WORK TO COMPLETE:
Go through the data and copy each line where the word "Sober" shows up.

[Saved entries]

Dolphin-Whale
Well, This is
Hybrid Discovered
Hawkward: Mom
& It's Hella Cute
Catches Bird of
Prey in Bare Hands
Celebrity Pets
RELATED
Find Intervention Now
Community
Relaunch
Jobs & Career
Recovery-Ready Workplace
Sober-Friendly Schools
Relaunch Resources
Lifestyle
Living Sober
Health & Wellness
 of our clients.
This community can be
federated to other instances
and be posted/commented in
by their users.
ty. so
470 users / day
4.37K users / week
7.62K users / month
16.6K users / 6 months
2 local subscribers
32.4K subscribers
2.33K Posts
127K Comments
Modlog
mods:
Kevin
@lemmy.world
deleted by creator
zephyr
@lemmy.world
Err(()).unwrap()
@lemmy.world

...

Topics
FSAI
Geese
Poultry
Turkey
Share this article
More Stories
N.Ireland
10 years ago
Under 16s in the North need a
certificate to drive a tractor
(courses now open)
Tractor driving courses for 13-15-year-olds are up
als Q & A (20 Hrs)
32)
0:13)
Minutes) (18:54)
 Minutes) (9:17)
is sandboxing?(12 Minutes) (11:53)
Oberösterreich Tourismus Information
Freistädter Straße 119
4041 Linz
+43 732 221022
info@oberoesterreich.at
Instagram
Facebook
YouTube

RESULT BELOW:
Sober-Friendly Schools
Living Sober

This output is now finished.